BEIJING, China - Chinese state media hit out at Google Monday, warning it against becoming a political tool after the Internet giant said it had been hit by a cyberspying campaign that originated in China.
"Google should not become too involved in an international political struggle nor act as a tool in a political game," the People's Daily, the Communist Party mouthpiece, said in an editorial in its overseas version.
"Once the international wind changes direction, it may sacrificed for politics, and could be abandoned by the market," it said, without elaborating.
Google said last week it had been hit by a cyberspying campaign targeting Gmail accounts of senior US officials, journalists and activists, which appeared to have come from Jinan, capital of the eastern province of Shandong.
The company did not specifically point the finger at Chinese authorities, but China's foreign ministry said Thursday it was "unacceptable" to blame Beijing, raising the prospect of fresh tensions with the United States.
Google security team engineering director Eric Grosse said in a blog post that the US-based Internet giant had "uncovered a campaign to collect user passwords, likely through phishing."
Those affected included senior US government officials, Chinese political activists, military personnel, journalists and officials in several Asian countries, mainly South Korea, he said.
The "phishing" ruse used to trick Gmail users into revealing account names and passwords reportedly involved sending booby-trapped messages that appeared to come from legitimate associates, friends or organisations.
This is the second time that Google has reported a China-based cyberattack. Early last year, a similar incident prompted the company to stop bowing to online censors and reduce its presence in China.
At that time, Beijing virulently denied any state involvement in the cyberattacks that Google said targeted email accounts of Chinese human rights activists, saying such claims were "groundless".
Since then, Google has seen its share of the lucrative Chinese search market slide to the profit of local rival Baidu.

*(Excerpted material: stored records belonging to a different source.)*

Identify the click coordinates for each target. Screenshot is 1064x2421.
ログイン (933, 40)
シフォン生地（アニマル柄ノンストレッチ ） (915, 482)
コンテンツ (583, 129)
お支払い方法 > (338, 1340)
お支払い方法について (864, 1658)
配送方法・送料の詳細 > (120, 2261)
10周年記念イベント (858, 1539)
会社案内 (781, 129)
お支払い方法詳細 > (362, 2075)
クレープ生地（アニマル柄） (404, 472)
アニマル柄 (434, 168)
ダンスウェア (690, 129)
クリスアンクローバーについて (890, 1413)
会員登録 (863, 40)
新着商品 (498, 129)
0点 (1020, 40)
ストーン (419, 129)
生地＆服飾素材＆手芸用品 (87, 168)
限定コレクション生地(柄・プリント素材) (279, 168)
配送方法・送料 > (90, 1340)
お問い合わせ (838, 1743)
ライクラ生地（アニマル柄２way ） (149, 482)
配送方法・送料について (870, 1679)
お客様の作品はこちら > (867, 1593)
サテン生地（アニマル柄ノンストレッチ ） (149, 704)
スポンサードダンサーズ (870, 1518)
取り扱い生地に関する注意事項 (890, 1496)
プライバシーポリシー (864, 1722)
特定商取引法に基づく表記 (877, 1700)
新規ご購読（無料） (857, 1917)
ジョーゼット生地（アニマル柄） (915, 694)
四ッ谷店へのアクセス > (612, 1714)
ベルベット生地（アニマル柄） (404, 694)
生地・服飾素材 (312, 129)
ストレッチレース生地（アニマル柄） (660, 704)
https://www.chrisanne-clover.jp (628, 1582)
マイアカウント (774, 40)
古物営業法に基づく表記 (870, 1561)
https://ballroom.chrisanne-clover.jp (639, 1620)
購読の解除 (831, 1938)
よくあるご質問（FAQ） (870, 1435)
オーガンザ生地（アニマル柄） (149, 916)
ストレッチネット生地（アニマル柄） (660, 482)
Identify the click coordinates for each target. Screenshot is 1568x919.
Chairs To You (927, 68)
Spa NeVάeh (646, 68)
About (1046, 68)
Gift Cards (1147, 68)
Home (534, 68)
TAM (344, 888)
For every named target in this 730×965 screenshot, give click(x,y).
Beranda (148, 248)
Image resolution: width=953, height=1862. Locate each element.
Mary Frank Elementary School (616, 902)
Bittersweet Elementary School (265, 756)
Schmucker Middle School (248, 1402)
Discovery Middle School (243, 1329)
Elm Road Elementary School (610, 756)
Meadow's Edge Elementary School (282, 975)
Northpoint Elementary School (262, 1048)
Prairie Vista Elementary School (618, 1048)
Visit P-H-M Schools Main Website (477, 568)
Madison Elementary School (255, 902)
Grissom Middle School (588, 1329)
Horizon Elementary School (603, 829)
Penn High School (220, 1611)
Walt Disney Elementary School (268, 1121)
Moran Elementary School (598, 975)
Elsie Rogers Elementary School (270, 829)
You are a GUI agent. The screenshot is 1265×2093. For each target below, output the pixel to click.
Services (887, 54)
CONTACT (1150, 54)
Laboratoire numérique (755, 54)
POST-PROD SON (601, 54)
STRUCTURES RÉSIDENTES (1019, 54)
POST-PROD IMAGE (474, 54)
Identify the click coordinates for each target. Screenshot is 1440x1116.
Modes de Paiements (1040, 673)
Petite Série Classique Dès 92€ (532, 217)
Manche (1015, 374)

US Secretary of State Hillary Clinton on Thursday said Google's latest allegations were "very serious." But the White House said it was not aware that any official email accounts had been compromised.
The People's Daily accused Google of having "strongly hinted the cyberattack was the work of the Chinese government," adding the firm had still not provided any evidence.
"Google's accusations are made up, have ulterior motives and vicious intentions."